## WHAT YOU SHOULD DO
Each line of the records containing "understanding" is to be copied out and returned.
=-=-=-=-=
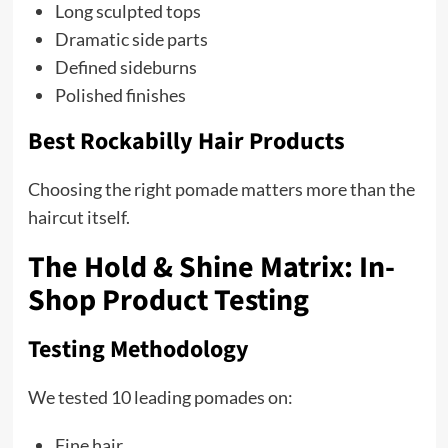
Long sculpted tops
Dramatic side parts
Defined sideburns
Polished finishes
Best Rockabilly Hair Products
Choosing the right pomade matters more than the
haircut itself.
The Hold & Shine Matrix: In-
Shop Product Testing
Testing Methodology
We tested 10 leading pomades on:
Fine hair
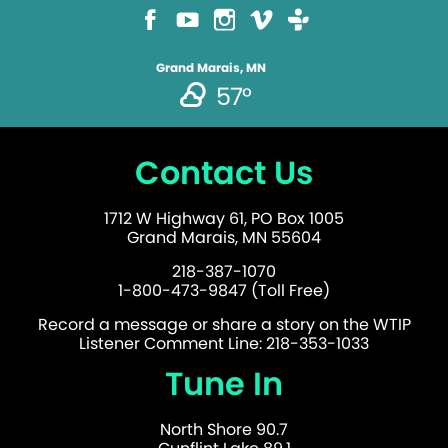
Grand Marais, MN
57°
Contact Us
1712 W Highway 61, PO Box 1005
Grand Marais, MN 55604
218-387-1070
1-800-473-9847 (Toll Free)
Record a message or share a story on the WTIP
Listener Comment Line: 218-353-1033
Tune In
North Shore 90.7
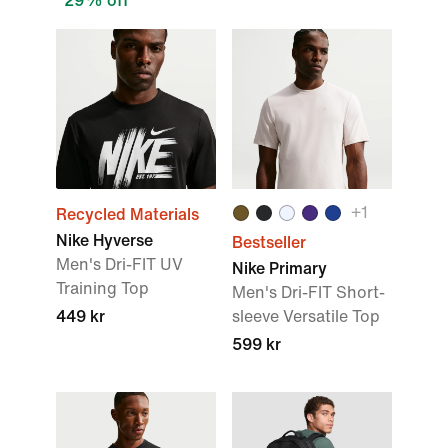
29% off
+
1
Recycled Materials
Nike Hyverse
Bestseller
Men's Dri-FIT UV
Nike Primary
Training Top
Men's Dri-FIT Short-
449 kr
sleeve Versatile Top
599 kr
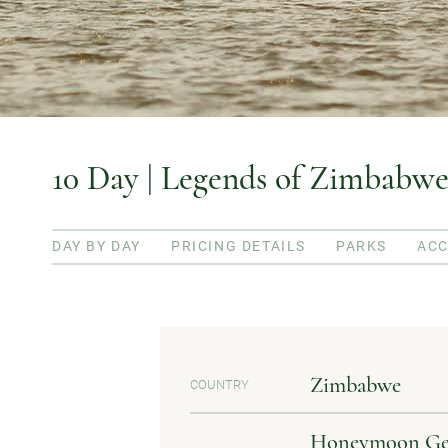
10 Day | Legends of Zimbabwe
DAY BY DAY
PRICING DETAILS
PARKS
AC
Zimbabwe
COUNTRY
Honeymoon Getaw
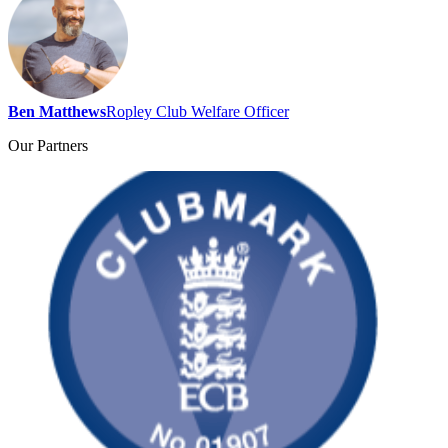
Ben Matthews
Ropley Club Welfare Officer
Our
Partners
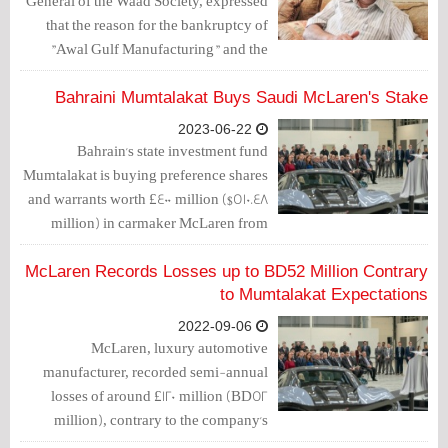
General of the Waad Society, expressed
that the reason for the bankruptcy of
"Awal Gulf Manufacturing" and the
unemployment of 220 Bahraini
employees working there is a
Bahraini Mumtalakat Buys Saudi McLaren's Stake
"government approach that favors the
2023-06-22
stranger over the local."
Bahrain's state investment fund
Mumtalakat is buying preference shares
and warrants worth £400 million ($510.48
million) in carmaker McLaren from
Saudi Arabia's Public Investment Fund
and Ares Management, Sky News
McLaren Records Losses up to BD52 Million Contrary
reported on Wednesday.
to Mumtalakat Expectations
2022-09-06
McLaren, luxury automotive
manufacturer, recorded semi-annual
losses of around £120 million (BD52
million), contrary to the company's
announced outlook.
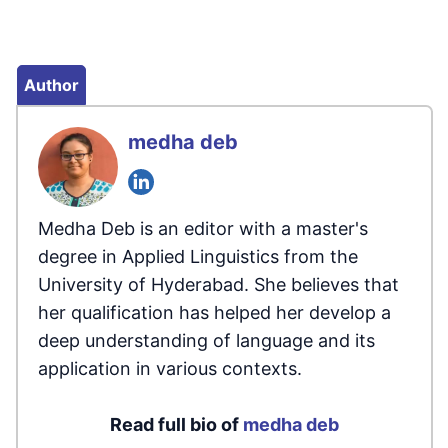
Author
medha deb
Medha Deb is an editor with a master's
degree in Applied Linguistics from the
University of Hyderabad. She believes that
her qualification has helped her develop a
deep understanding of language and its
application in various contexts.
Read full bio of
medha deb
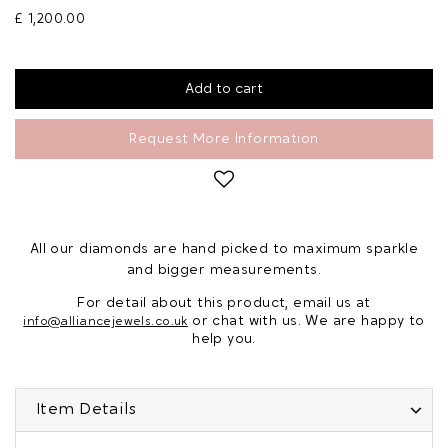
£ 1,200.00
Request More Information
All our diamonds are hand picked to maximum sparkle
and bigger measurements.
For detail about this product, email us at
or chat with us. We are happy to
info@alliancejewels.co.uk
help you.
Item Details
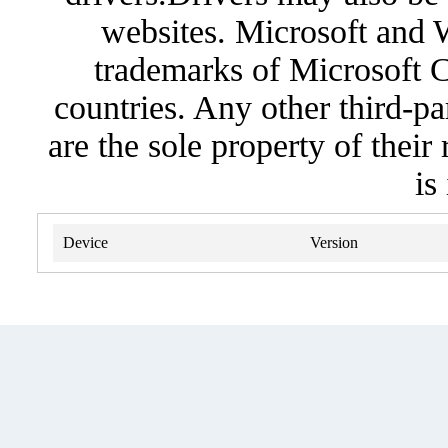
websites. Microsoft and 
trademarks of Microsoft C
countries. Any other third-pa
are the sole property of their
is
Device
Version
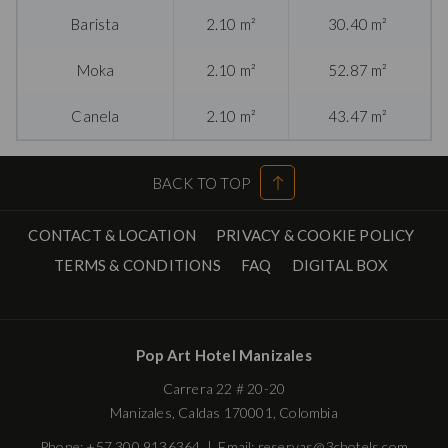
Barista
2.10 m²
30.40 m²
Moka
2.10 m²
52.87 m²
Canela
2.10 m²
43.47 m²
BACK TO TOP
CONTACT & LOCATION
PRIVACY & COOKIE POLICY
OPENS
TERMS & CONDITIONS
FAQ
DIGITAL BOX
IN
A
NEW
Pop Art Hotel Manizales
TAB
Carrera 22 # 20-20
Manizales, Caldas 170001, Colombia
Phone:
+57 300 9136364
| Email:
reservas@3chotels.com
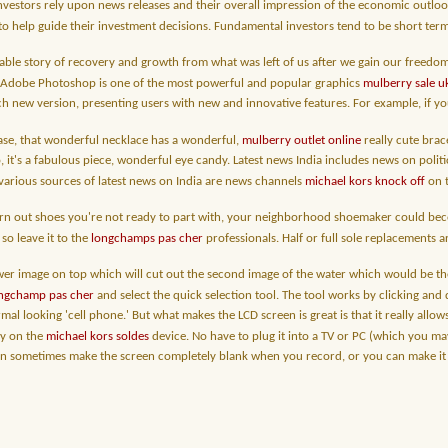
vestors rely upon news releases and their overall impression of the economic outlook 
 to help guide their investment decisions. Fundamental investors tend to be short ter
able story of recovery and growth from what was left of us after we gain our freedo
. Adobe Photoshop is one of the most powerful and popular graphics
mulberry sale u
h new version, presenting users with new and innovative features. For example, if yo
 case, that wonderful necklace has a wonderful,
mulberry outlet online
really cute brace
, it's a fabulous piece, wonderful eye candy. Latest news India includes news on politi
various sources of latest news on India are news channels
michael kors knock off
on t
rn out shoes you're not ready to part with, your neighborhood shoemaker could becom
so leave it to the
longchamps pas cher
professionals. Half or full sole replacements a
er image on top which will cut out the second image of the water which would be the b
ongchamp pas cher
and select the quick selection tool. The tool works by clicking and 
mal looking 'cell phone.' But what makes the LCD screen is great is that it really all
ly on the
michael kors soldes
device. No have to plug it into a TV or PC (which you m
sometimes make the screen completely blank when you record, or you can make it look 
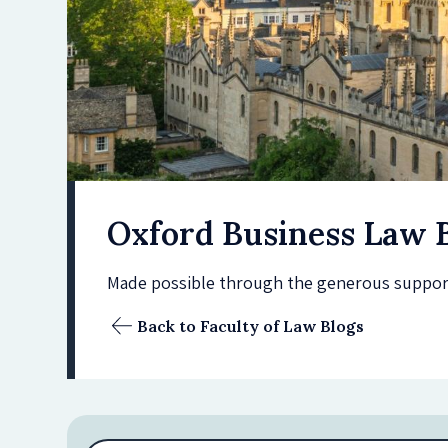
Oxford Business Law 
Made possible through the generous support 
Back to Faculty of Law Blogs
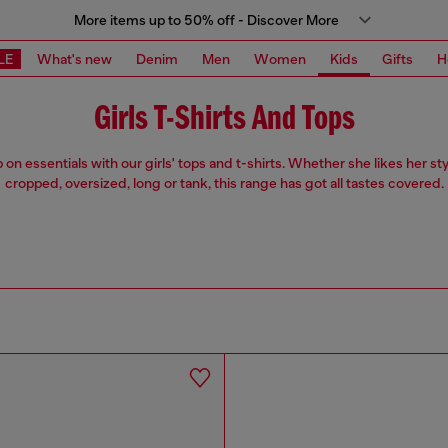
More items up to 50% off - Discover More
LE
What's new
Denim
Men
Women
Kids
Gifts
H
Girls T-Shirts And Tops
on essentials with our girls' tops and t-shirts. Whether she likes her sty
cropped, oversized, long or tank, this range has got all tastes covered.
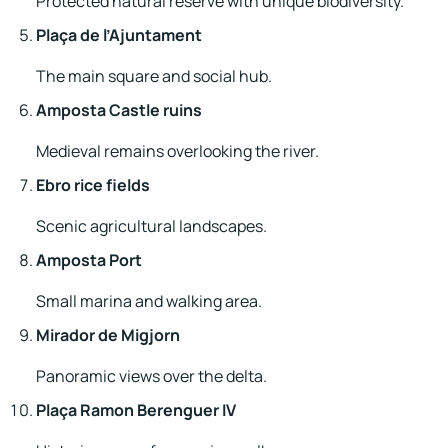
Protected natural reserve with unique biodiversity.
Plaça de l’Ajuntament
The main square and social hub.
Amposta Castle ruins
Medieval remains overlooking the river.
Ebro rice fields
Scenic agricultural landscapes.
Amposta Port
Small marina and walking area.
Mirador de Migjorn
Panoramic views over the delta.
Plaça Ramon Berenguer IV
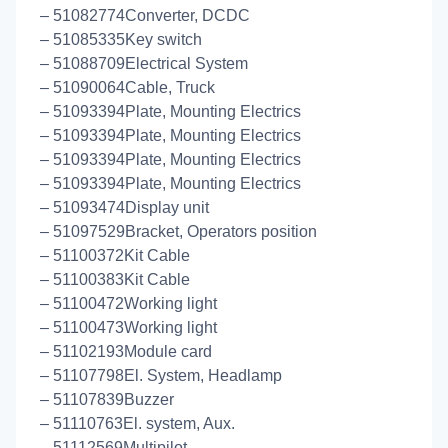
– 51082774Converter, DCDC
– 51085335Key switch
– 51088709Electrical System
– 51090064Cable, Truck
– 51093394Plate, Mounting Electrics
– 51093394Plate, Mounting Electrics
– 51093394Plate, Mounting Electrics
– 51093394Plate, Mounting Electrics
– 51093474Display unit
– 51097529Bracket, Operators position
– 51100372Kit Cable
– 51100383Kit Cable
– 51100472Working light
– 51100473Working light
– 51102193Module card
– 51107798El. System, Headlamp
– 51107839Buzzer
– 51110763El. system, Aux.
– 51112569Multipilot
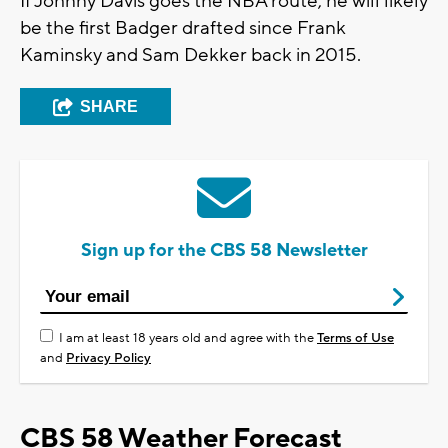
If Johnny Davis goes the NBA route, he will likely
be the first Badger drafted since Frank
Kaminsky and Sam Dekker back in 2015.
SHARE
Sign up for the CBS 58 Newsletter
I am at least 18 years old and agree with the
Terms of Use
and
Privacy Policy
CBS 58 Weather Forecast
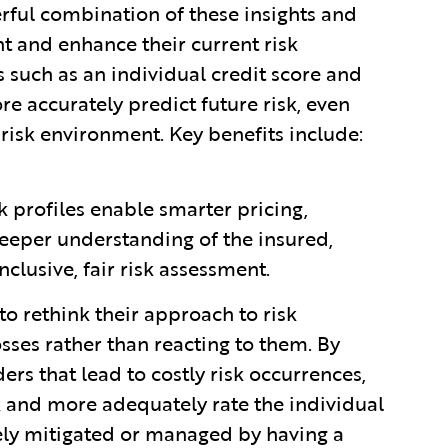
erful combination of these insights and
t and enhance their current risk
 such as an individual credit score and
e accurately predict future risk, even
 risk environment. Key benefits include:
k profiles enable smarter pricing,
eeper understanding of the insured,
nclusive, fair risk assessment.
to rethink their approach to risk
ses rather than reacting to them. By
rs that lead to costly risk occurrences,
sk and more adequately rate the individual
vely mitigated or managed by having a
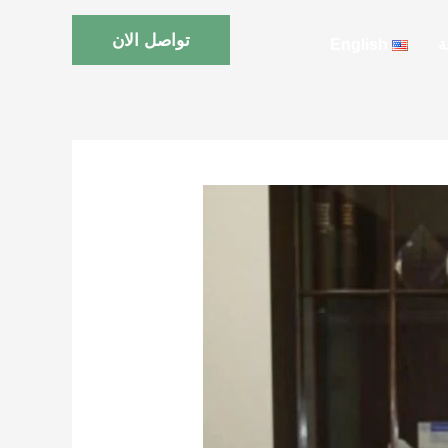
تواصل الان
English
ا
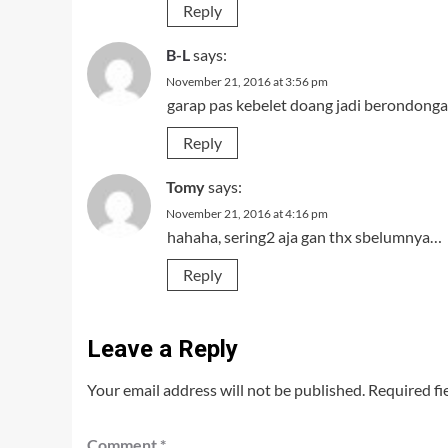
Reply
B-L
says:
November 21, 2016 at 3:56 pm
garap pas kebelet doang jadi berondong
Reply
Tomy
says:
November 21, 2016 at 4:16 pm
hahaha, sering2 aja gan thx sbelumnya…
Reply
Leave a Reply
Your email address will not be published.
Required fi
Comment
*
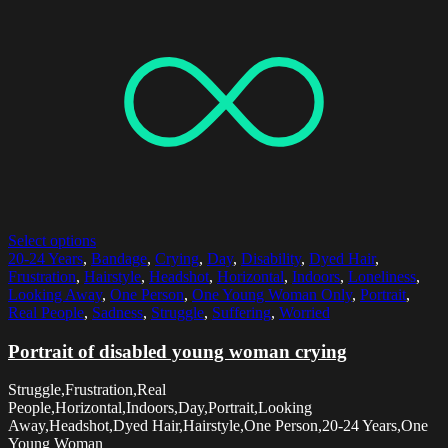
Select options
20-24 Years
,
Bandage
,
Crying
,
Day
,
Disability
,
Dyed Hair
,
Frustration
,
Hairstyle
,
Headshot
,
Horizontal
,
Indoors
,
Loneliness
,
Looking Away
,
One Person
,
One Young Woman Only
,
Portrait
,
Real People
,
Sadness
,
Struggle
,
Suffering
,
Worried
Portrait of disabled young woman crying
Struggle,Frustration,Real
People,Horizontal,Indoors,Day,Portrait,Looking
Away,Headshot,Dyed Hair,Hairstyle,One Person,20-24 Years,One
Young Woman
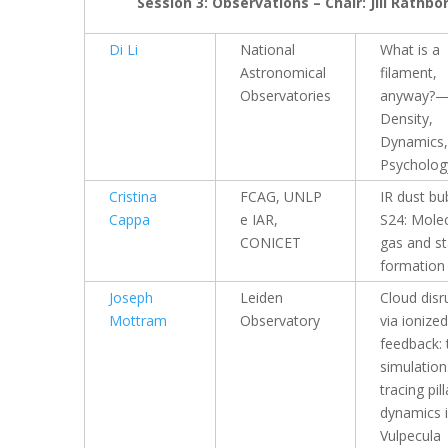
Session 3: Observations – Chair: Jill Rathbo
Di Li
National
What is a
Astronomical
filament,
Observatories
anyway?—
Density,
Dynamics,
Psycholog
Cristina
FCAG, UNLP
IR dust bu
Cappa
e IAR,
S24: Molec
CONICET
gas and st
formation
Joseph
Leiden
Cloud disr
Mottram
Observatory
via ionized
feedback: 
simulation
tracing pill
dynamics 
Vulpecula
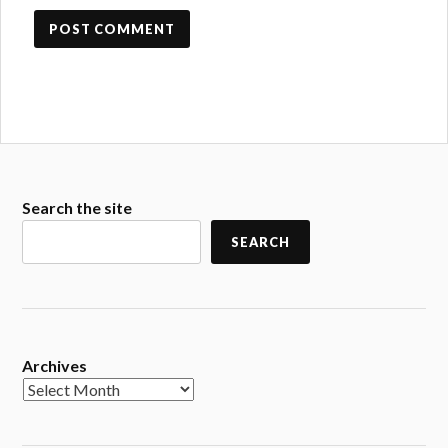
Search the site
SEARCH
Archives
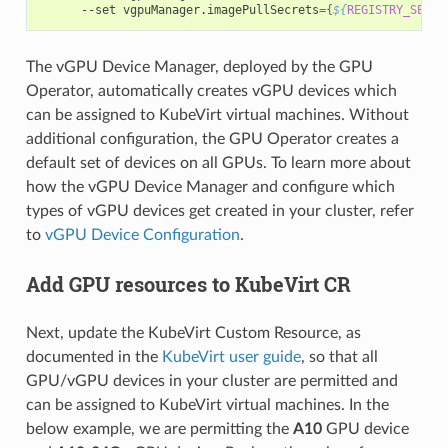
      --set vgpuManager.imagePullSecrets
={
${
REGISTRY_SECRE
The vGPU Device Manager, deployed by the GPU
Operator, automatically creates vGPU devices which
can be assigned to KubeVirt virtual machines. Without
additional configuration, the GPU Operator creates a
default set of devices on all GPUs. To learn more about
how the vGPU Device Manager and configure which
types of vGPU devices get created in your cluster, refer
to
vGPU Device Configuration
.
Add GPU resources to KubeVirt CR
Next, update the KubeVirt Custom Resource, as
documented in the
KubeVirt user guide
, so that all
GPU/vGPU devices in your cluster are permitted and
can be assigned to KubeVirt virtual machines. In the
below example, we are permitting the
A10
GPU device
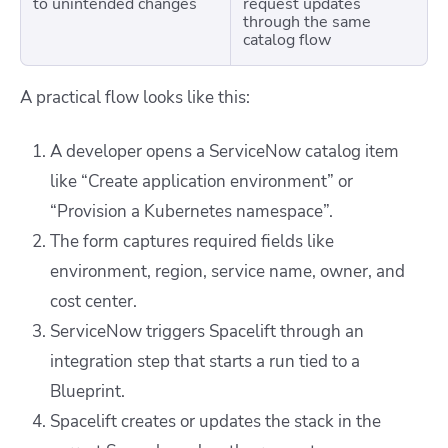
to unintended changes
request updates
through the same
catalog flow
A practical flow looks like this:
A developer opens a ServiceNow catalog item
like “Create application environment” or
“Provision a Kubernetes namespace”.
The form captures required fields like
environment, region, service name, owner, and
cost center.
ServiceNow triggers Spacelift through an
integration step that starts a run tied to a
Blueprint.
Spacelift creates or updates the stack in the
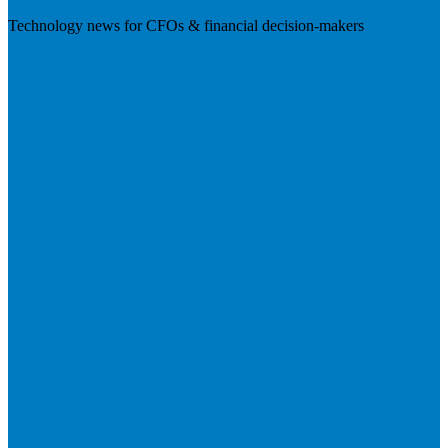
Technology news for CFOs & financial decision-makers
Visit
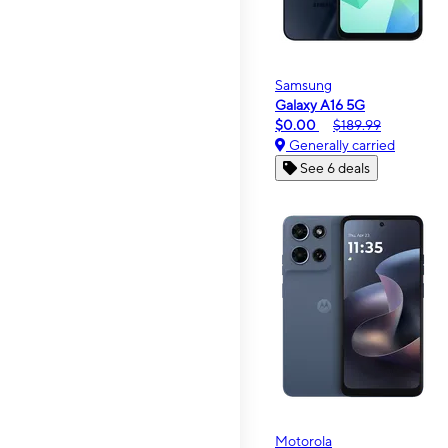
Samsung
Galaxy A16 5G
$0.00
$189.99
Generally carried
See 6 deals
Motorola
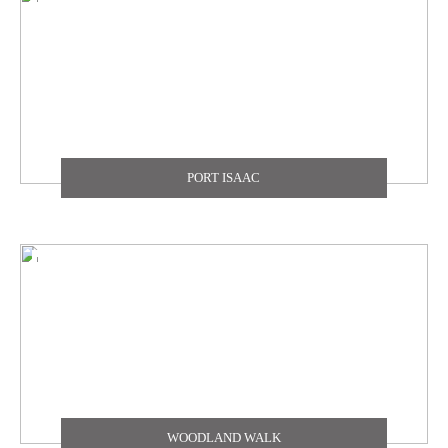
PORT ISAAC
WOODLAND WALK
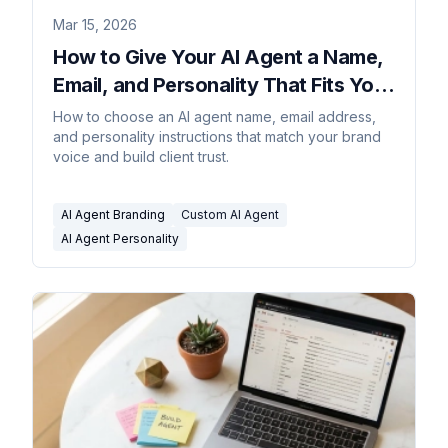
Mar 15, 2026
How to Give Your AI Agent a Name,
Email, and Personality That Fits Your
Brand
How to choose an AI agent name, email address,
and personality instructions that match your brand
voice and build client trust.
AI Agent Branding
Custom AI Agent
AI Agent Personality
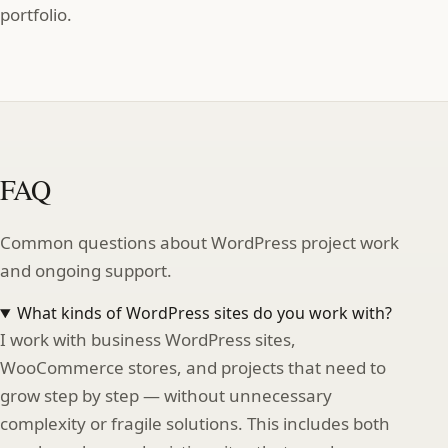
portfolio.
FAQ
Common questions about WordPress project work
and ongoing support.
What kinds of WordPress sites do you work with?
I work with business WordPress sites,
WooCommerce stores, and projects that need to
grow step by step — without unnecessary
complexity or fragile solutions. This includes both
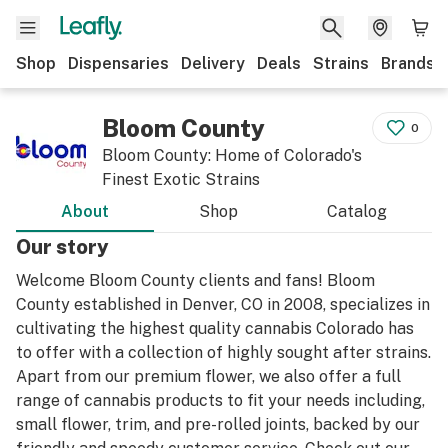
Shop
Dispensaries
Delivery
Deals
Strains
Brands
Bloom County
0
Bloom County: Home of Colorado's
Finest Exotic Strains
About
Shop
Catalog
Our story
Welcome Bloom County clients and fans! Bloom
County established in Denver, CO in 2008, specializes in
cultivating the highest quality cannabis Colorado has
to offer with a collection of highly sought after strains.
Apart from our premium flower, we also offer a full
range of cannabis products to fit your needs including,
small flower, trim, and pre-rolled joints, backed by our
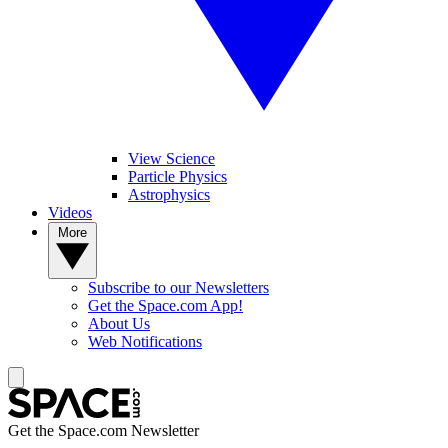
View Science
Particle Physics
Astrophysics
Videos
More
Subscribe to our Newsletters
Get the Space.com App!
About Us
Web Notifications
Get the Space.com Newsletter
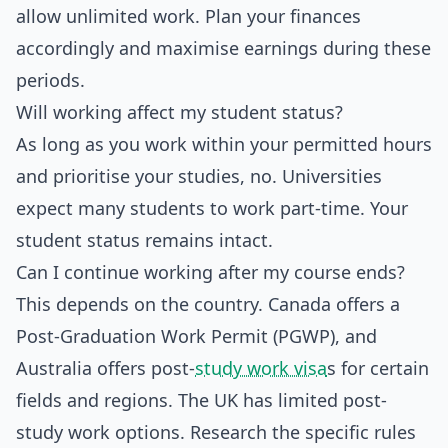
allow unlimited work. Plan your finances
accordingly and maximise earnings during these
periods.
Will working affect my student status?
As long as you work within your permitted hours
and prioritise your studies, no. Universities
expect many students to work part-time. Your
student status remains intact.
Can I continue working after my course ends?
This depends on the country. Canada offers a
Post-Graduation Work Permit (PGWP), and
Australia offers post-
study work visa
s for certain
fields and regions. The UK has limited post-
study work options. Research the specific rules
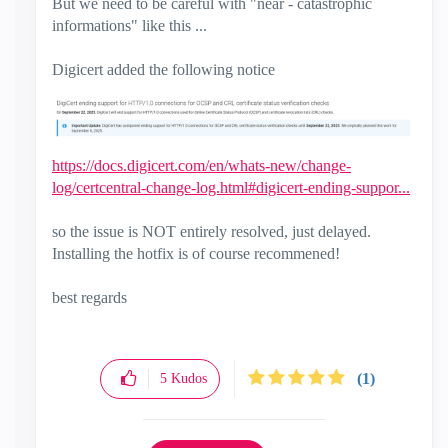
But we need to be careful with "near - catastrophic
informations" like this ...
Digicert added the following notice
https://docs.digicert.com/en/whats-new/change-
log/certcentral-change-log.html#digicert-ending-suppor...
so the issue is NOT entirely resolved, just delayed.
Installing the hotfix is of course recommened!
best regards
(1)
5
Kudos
=-=-=-=-=
## RESULT BELOW
deep understanding of language and its
eeper understanding of the insured,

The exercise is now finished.